Cholera scare as council neglects UNICEF boreholes

boreholeHARARE - Jennifer Madongonda, 43, shares a seven-roomed house with three other families in the low-income suburb of Budiriro, about 15km southwest of the Zimbabwean capital, Harare. Seven months ago the municipality cut off water supply because they couldnt pay the bill.

“Water supplies to this suburb are very erratic. People get running water at most four times a week and for short periods, but for us who live at this house, it means nothing because we accumulated a huge bill that we are struggling to pay,” Madongonda told IRIN.

“We used to rely on the boreholes that were set up in 2008 but most of them have broken down and no one has come to repair them. Our neighbours don’t want to share their water because they are afraid they will accumulate huge bills too.”

Budiriro was regarded as the epicentre of the cholera epidemic that began in August 2008 and lasted for a year before it was officially declared at an end in July 2009. The waterborne disease killed more than 4,000 people and infected nearly 100,000 others.

To combat cholera, donor organizations, including the UN Children’s Fund (UNICEF) Zimbabwe, drilled scores of boreholes, but many have since fallen into disrepair and at night it is not uncommon to see long queues at the few remaining working boreholes as residents jostle to get water for the next day.

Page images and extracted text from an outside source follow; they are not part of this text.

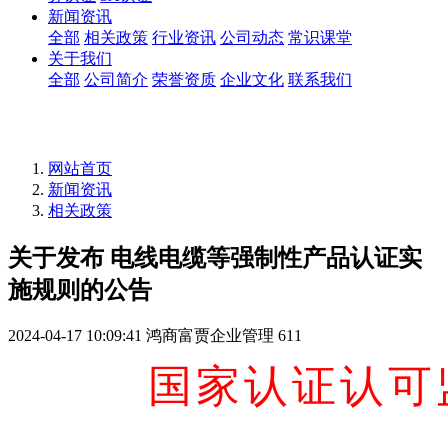
新闻资讯
全部
相关政策
行业资讯
公司动态
常识课堂
关于我们
全部
公司简介
荣誉资质
企业文化
联系我们
网站首页
新闻资讯
相关政策
关于发布 电线电缆等强制性产品认证实
施规则的公告
2024-04-17 10:09:41
鸿商富贾企业管理
611
国家认证认可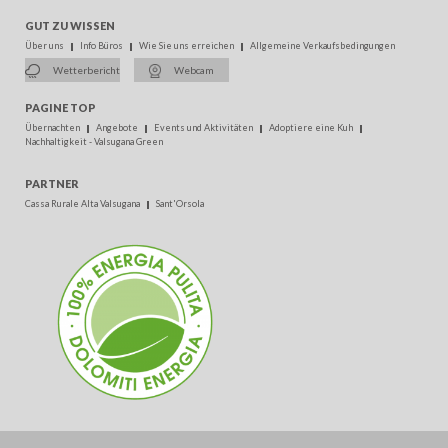
GUT ZU WISSEN
Über uns
Info Büros
Wie Sie uns erreichen
Allgemeine Verkaufsbedingungen
Wetterbericht
Webcam
PAGINE TOP
Übernachten
Angebote
Events und Aktivitäten
Adoptiere eine Kuh
Nachhaltigkeit - Valsugana Green
PARTNER
Cassa Rurale Alta Valsugana
Sant'Orsola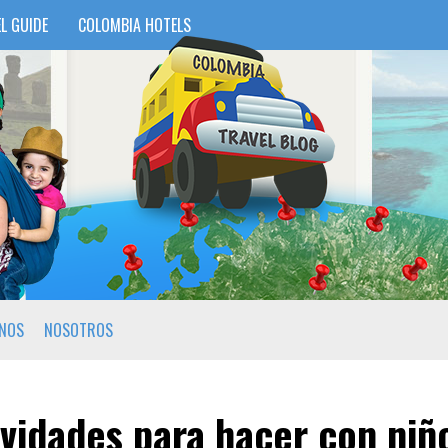
L GUIDE
COLOMBIA HOTELS
INOS
NOSOTROS
ividades para hacer con niñ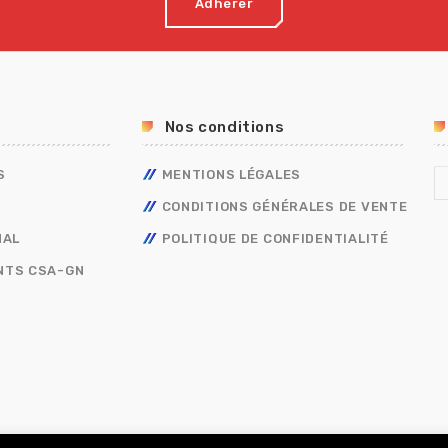
Adhérer
Nos conditions
S
MENTIONS LÉGALES
CONDITIONS GÉNÉRALES DE VENTE
NAL
POLITIQUE DE CONFIDENTIALITÉ
NTS CSA-GN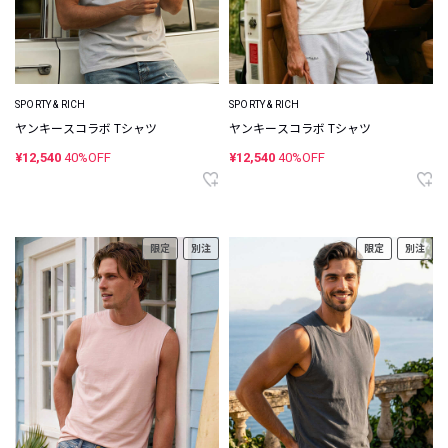
SPORTY & RICH
SPORTY & RICH
ヤンキースコラボ Tシャツ
ヤンキースコラボ Tシャツ
¥12,540
40%OFF
¥12,540
40%OFF
限定
別注
限定
別注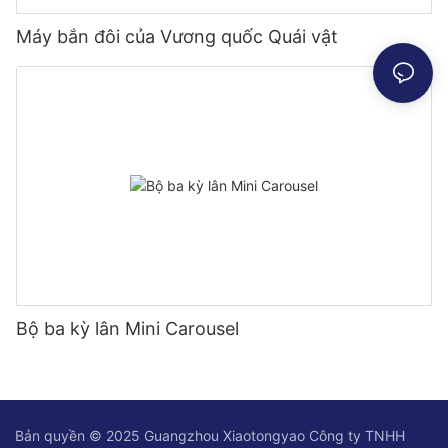
Máy bắn đôi của Vương quốc Quái vật
Bộ ba kỳ lân Mini Carousel
Bản quyền © 2025 Guangzhou Xiaotongyao Công ty TNHH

“We now cook at all sorts of times – sometimes at midnight or early morning – when we manage to get water. We can hardly spare any to wash clothes because we don’t have containers big enough to store it,” Madongonda said.

UNICEF Zimbabwe’s head of communications, Micaela Marques de Souza, told IRIN the boreholes drilled “in response to the 2008/09 cholera outbreak were handed over, and are being maintained by Harare City [municipality]”.

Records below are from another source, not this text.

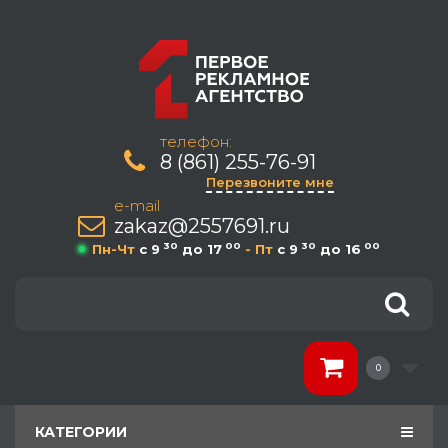
телефон:
8 (861) 255-76-91
Перезвоните мне
e-mail
zakaz@2557691.ru
30
00
30
00
Пн-Чт
c 9
до 17
- Пт
c 9
до 16
0
КАТЕГОРИИ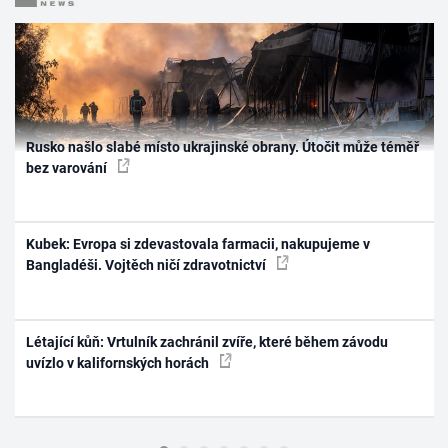
Rusko našlo slabé místo ukrajinské obrany. Útočit může téměř
bez varování
Kubek: Evropa si zdevastovala farmacii, nakupujeme v
Bangladéši. Vojtěch ničí zdravotnictví
Létající kůň: Vrtulník zachránil zvíře, které během závodu
uvízlo v kalifornských horách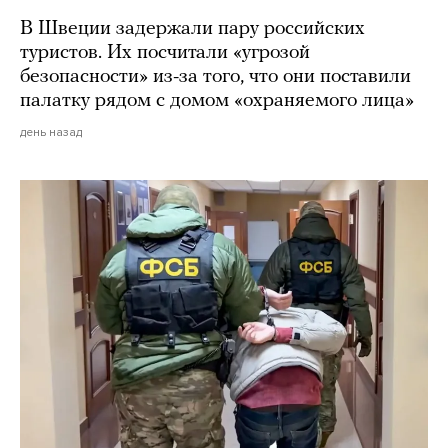
В Швеции задержали пару российских
туристов. Их посчитали «угрозой
безопасности» из-за того, что они поставили
палатку рядом с домом «охраняемого лица»
день назад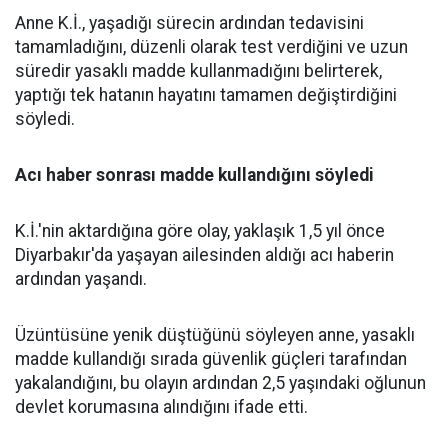
Anne K.İ., yaşadığı sürecin ardından tedavisini
tamamladığını, düzenli olarak test verdiğini ve uzun
süredir yasaklı madde kullanmadığını belirterek,
yaptığı tek hatanın hayatını tamamen değiştirdiğini
söyledi.
Acı haber sonrası madde kullandığını söyledi
K.İ.'nin aktardığına göre olay, yaklaşık 1,5 yıl önce
Diyarbakır'da yaşayan ailesinden aldığı acı haberin
ardından yaşandı.
Üzüntüsüne yenik düştüğünü söyleyen anne, yasaklı
madde kullandığı sırada güvenlik güçleri tarafından
yakalandığını, bu olayın ardından 2,5 yaşındaki oğlunun
devlet korumasına alındığını ifade etti.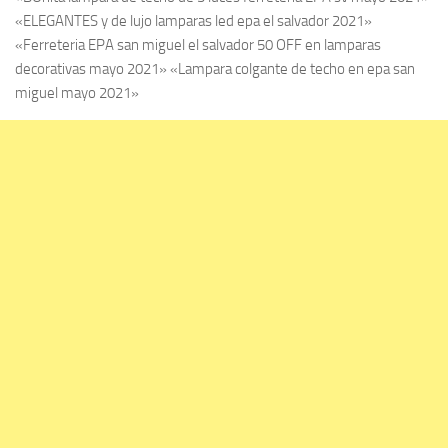
«ELEGANTES y de lujo lamparas led epa el salvador 2021»
«Ferreteria EPA san miguel el salvador 50 OFF en lamparas
decorativas mayo 2021» «Lampara colgante de techo en epa san
miguel mayo 2021»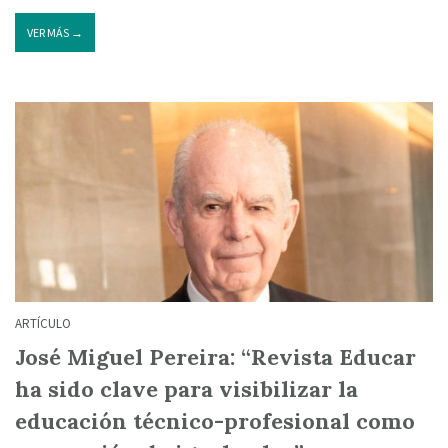
VER MÁS →
ARTÍCULO
José Miguel Pereira: “Revista Educar
ha sido clave para visibilizar la
educación técnico-profesional como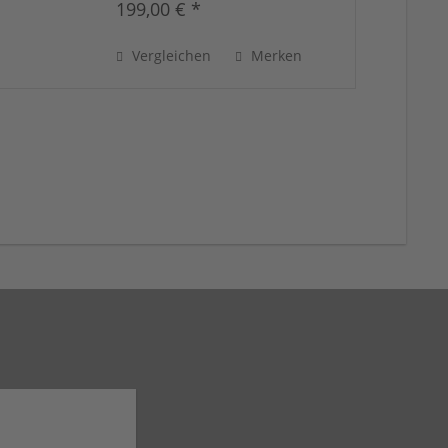
199,00 € *
Vergleichen
Merken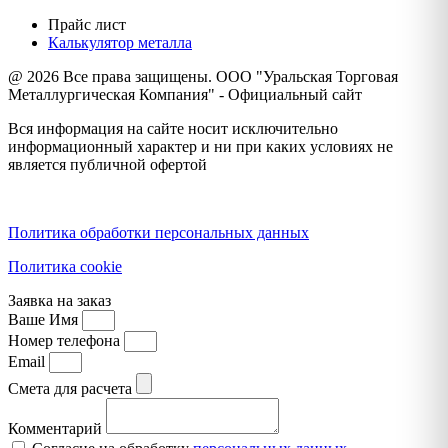
Прайс лист
Калькулятор металла
@ 2026 Все права защищены. ООО "Уральская Торговая
Металлургическая Компания" - Официальный сайт
Вся информация на сайте носит исключительно
информационный характер и ни при каких условиях не
является публичной офертой
Политика конфиденциальности
Политика обработки персональных данных
Политика cookie
Заявка на заказ
Ваше Имя
Номер телефона
Email
Смета для расчета
Комментарий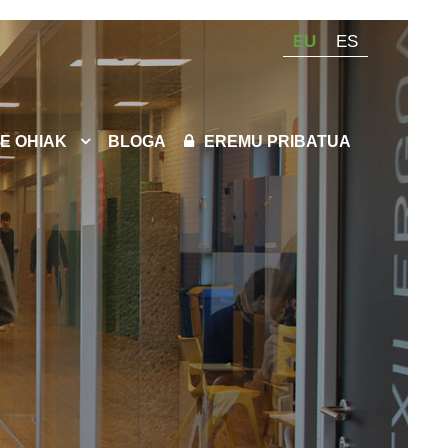
EU
ES
E OHIAK
BLOGA
EREMU PRIBATUA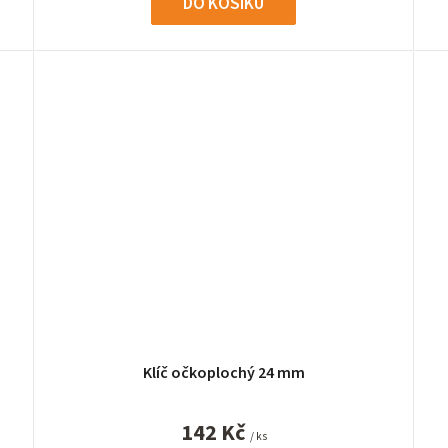
DO KOŠÍKU
Klíč očkoplochý 24 mm
142 Kč
/ ks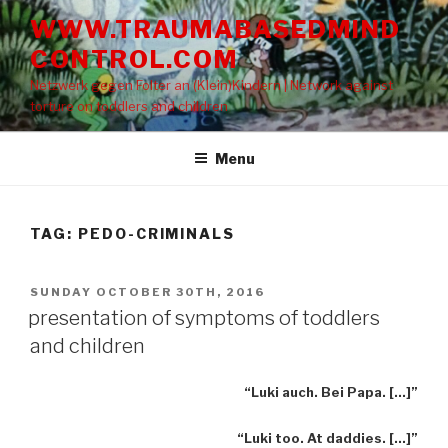
Skip
WWW.TRAUMABASEDMIND
to
CONTROL.COM
content
Netzwerk gegen Folter an (Klein)Kindern | Network against
torture on toddlers and children
Menu
TAG: PEDO-CRIMINALS
POSTED
SUNDAY OCTOBER 30TH, 2016
ON
presentation of symptoms of toddlers
and children
“Luki auch. Bei Papa. […]”
“Luki too. At daddies. […]”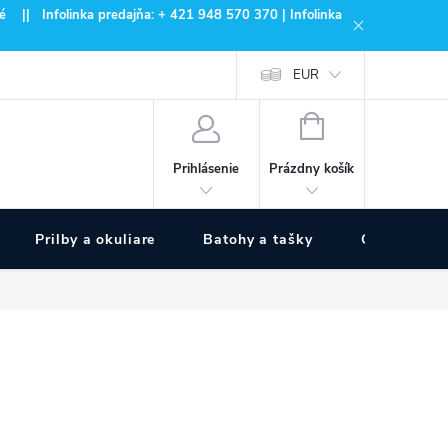
 || Infolinka predajňa: + 421 948 570 370 | Infolinka
EUR
NÁKUPNÝ
KOŠÍK
Prázdny košík
Prihlásenie
Prilby a okuliare
Batohy a tašky
Outdoor špo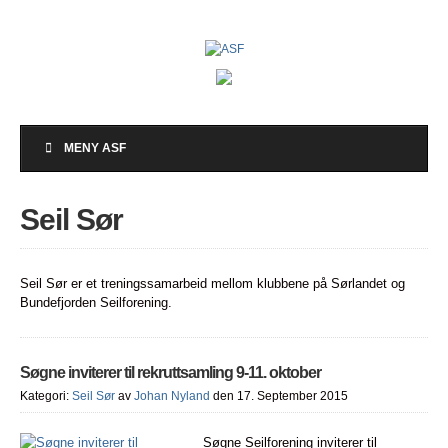
MENY ASF
Seil Sør
Seil Sør er et treningssamarbeid mellom klubbene på Sørlandet og
Bundefjorden Seilforening.
Søgne inviterer til rekruttsamling 9-11. oktober
Kategori:
Seil Sør
av
Johan Nyland
den 17. September 2015
Søgne Seilforening inviterer til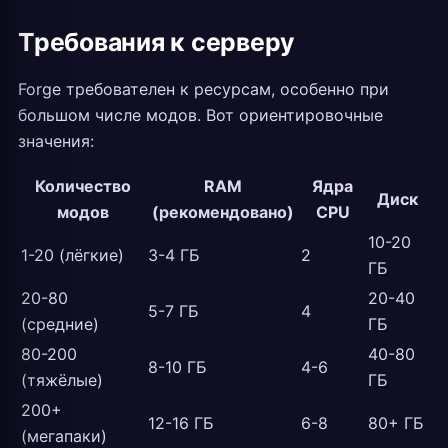
Требования к серверу
Forge требователен к ресурсам, особенно при
большом числе модов. Вот ориентировочные
значения:
Количество
RAM
Ядра
Диск
модов
(рекомендовано)
CPU
10-20
1-20 (лёгкие)
3-4 ГБ
2
ГБ
20-80
20-40
5-7 ГБ
4
(средние)
ГБ
80-200
40-80
8-10 ГБ
4-6
(тяжёлые)
ГБ
200+
12-16 ГБ
6-8
80+ ГБ
(мегапаки)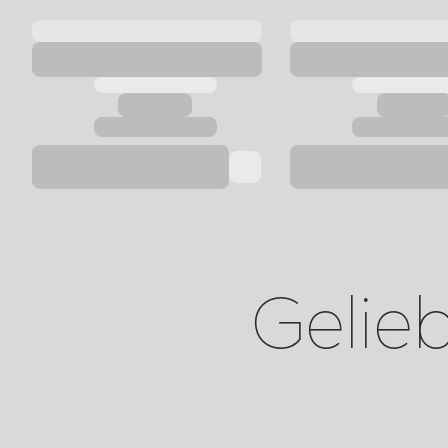
Geliebt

In 2010 UNICEF drilled 43 additional boreholes in Harare, and is assisting in the rehabilitation of the capitals main source of water, Morton Jeffery Water Works, where the pumps regularly break down because the municipality does not have enough money to buy spares.

Sanitation

Reticulated water is also becoming scarce In Glen Norah, the suburb next to Budiriro, where boreholes were also sunk to combat the cholera epidemic.

“A lot of people use the bush and buckets to relieve themselves because of the water shortages. Toilets are overflowing and our children suffer from running stomachs most of the time.” The tap water was “suspicious”, because whenever supplies returned briefly, it was dirty, Glen Norah resident Trymore Purazi, 28, told IRIN.

“We have been advised by health officials to leave the water to settle, but it is difficult to heed this advice because, in most cases, we would have waited the whole day to have water to cook and we would be very hungry,” he said.

Chris Magadza, a researcher at the University of Zimbabwe, told participants at a recent workshop that “clinical studies carried out on Harare’s water supplies, and the results obtained, revealed that the water bodies carry a significant amount of pollutants, which pose a potential health risk.”